▶ **Problem to solve**
Without any pictures, retype exactly the lines that begin at the one holding "klimmen en klauteren in de leukste" and end at the last line of the data below.

▶ **Supplied data**
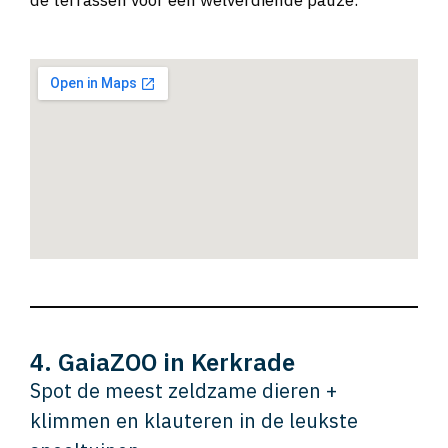
de terrassen voor een welverdiende pauze.
4. GaiaZOO in Kerkrade
Spot de meest zeldzame dieren +
klimmen en klauteren in de leukste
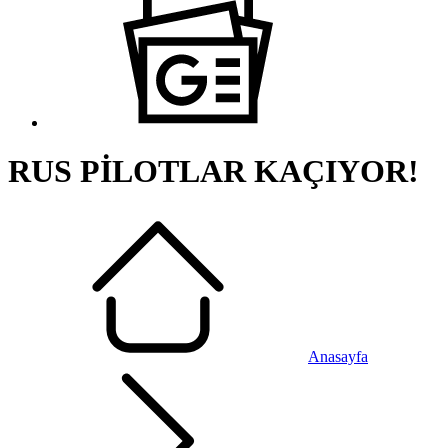
RUS PİLOTLAR KAÇIYOR!
Anasayfa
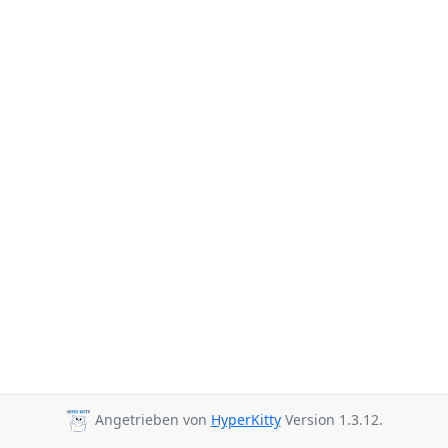
Angetrieben von
HyperKitty
Version 1.3.12.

▶ **Exercise response**
klimmen en klauteren in de leukste
RUS PİLOTLAR KAÇIYOR!
Anasayfa
Angetrieben von
HyperKitty
Version 1.3.12.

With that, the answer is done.